The essay begins with the old joke of the drunk searching for his car keys under a street lamp. A policeman joins the search and after a while asks the drunk “where did you actually lose your keys?”

The drunk replies “around the next corner at the end of the street.”

“Why are you looking for them here instead of where you lost them?”

“I’d never find them there, there’s not enough light.”

This is how most investors pick stocks, they only look at the ones in the media now, they don’t hunt for them in the dark corners where the true bargains are.

Contrarianism
This is a very old concept, based on the fact that the markets go to extremes and must self correct over time.

  • First, a small group of investors come up with a conclusion (cabbage patch dolls will sell well this Xmas) and they invest in relevant stocks which stand to benefit.
  • Then as their conclusion shows early signs of being correct (shops sell lots of dolls), the stocks begin to rise and more investors show interest.
  • But the second wave of investors will need their stock to go higher than the first group’s in order to justify their profit expectations.
  • Next, these new, higher expectations are met.
  • Then more people become investors based on even higher expectations.
  • In the end, there is a horde of investors with wildly hopeful expectations, while the pool of new buyers dwindles.
  • Finally, the sky high consensus is shown to be too much and the market crashes.

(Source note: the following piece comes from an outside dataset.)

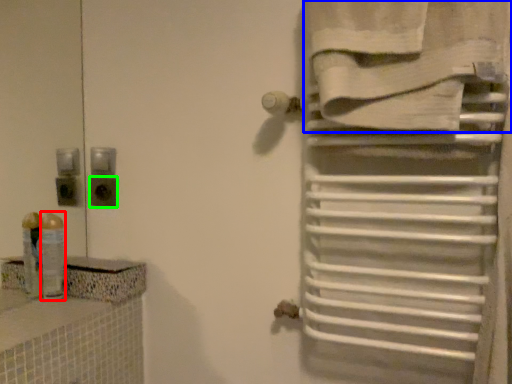 Question: Considering the real-world distances, which object is farthest from toiletry (highlighted by a red box)? towel (highlighted by a blue box) or electric outlet (highlighted by a green box)?

Choices:
 (A) towel
 (B) electric outlet

Answer: (A)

An investor who can stand back while expectations are peaking, and who can buy when consensus is at its lowest point, can make a fortune.

Contrarianism is the basis for all investing. The momentum trader is betting that the consensus view isn’t bullish enough. Value buyers are implicitly saying the market has mispriced his company. Even the buy and hold investor believes that nothing terminal will happen to his stock, regardless of what the consensus thinks.

Avoiding contrarianism
It is against human nature to act in a contrarian way, even though we know that we must do so in order to be successful traders. So we justify our conformist choices by deluding ourselves into feeling as if we are contrarians by using stock picking methods such as astrology, ‘socially responsible’ investing and technical analysis. None of these are particlularly harmful investment methods, but none of them are particularly successful, either.

Screening
The worst avoidance device is to use the computer to screen for ‘cheap’ stocks. The problem is that everybody else is already doing this and they are doing it in the same way, using the same screening parameters (multiple of book value, % revenue growth, % debt etc). And they are using the same data, which is disclosed to everyone at exactly the same time.

Using screening methods, everyone comes up with the same investment decisions. That is not conrtraian investment.

Painless contrarianism
Stichnoth gives three tips for stock picking which do not rely on screening but which give you a chance to find stocks with good potential.

Insider buying
Heavy buying by company insiders (especially by a CEO) are a good indication the market has overdone its pessimism. But you should watch out for companies that make stock-purchase loans to their executives, or ones that require their executives to own shares.

Spinoffs
These are unloved by their very nature. They are spun off from their parent company only because no buyer could be found. So the stock is distributed to the owner’s shareholders. Many of the shareholders don’t want the stock they’ve been issued and they sell it as soon as possible. As they all exit the stock at the same time, the price is depressed regardless of its value.

Busted IPOs
Some stocks sink soon after floating. This is sometimes because of a single bad quarterly report or management may be struggling to adjust to operating as a public company. These stocks can stay low for ages. Once these (often simple) problems are fixed, the company may be re-rated.

I would only add that you should be careful with that last tip. Often an IPO sinks for very good reasons and never recovers its original price.